> **WHAT THE TASK REQUIRES**
Everything in the listing below must be set down again exactly.

- Opening Delimiter -

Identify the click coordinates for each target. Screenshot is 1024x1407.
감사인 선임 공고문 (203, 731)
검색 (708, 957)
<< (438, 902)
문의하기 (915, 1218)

- Closing Delimiter -

> **OUTPUT FOR THIS EXERCISE**
Identify the click coordinates for each target. Screenshot is 1024x1407.
감사인 선임 공고문 (203, 731)
검색 (708, 957)
<< (438, 902)
문의하기 (915, 1218)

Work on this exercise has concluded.